Your joking right? A monkey can do software user interface design. I don’t think software user interface design should be patentable. Of course, the richest company in the world gets a billion dollars award, an individual software innovator struggling to get by, good luck in the courts. Or with our shithole software patent system, the small guy shouldn’t even try because he doesn’t have the $$$ to cross license all those wonderful “software innovations” from the behemoth corporations.
Exactly. As Jane pointed out in her piece on the subject and in the comments section thereof.
New cancer vaccines?
Uh, dude, you obviously missed Jane’s post on this subject.
As I said over in the comments of Jane’s thread:
And later:
And again, as Jane points out both here and in the thread of her own post, there are no “good guys” so much as there are competing interests in the tech field — and we’re quite lucky that they’re competing as much as they do, because if the tech industry could present a united front they’d outdo the dirty-energy crowd in terms of efficient ruthlessness.
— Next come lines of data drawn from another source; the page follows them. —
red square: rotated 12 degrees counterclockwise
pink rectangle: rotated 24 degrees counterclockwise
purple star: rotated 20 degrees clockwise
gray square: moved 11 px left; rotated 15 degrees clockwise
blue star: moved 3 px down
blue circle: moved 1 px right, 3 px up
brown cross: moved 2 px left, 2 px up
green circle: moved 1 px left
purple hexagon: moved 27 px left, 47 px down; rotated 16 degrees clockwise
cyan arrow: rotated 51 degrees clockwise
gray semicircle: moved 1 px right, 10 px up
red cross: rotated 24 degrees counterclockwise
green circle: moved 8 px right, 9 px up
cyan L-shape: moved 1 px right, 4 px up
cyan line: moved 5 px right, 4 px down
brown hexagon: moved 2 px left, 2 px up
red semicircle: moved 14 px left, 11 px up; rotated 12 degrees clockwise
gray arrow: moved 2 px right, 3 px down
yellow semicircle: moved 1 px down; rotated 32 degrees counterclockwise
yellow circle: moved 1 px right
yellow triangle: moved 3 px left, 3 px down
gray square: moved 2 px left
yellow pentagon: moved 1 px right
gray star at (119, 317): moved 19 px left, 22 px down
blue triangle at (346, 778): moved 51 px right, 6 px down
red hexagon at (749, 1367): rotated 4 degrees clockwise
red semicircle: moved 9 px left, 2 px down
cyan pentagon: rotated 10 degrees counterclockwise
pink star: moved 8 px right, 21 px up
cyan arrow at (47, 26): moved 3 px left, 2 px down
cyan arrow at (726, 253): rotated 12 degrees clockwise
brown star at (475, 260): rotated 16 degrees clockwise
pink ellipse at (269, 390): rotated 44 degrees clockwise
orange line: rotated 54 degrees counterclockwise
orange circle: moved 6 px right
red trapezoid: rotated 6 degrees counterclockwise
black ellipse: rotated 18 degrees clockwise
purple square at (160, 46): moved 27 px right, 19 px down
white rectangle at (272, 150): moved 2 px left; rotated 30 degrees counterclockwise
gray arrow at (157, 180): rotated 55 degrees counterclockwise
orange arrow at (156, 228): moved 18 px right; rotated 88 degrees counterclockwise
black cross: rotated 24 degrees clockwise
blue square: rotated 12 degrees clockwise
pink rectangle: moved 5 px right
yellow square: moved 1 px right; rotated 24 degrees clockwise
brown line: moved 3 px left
Or, to paraphrase an old saw, it’s because the tech giants are falling out that honest and average folks have a chance of coming into their own.
It wasn’t up yet when I made that comment. I posted a thank you in the comments for her post.
I actually disagree with this. I think Apple has been a pretty good player over most of its life. But I am also thankful for the competition as I don’t think we should *rely* on such behavior. Sooner or later (hopefully much later) it is probable that some typical corporate types will get their hands on Apple again…
It’s really a bad news for Samsung yet I hope that both companies will enter into cross-licensing agreement. After-all these two companies did really great job when it comes to technology.